WHAT YOU HAVE TO DO: Look for the string "Tiradentes" in the material below. Copy every line where you find it.

-- Opening Marker --

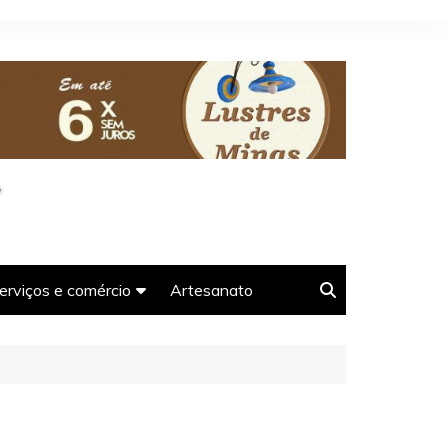
erviços e comércio
Artesanato
oso-
Agências e guias de
Turismo em Tiradentes-
MG
Farmácias em Tiradentes-
s-MG
MG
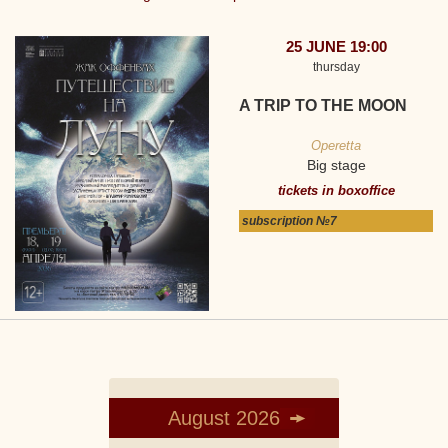
25 JUNE 19:00
thursday
A TRIP TO THE MOON
Operetta
Big stage
tickets in boxoffice
subscription №7
August 2026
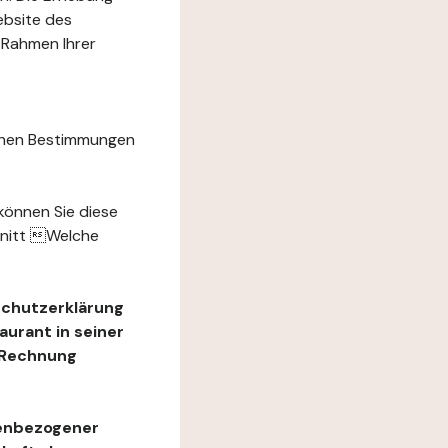
ebsite des
 Rahmen Ihrer
chen Bestimmungen
können Sie diese
hnitt Welche
schutzerklärung
urant in seiner
e Rechnung
nenbezogener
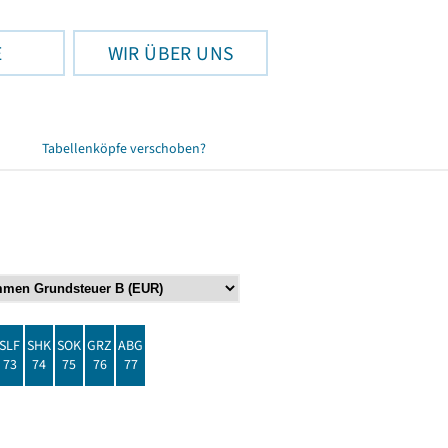
E
WIR ÜBER UNS
Tabellenköpfe verschoben?
SLF
SHK
SOK
GRZ
ABG
73
74
75
76
77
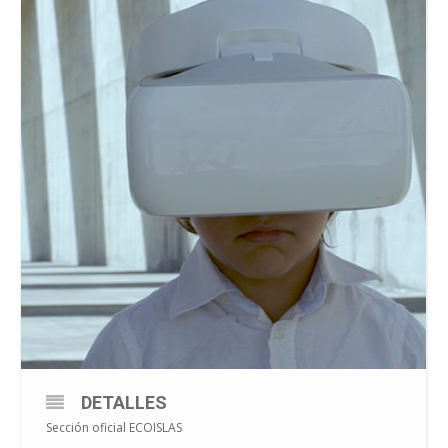
DETALLES
Sección oficial ECOISLAS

-- Closing Marker --

TASK RESPONSE:
Turismo em Tiradentes-
Farmácias em Tiradentes-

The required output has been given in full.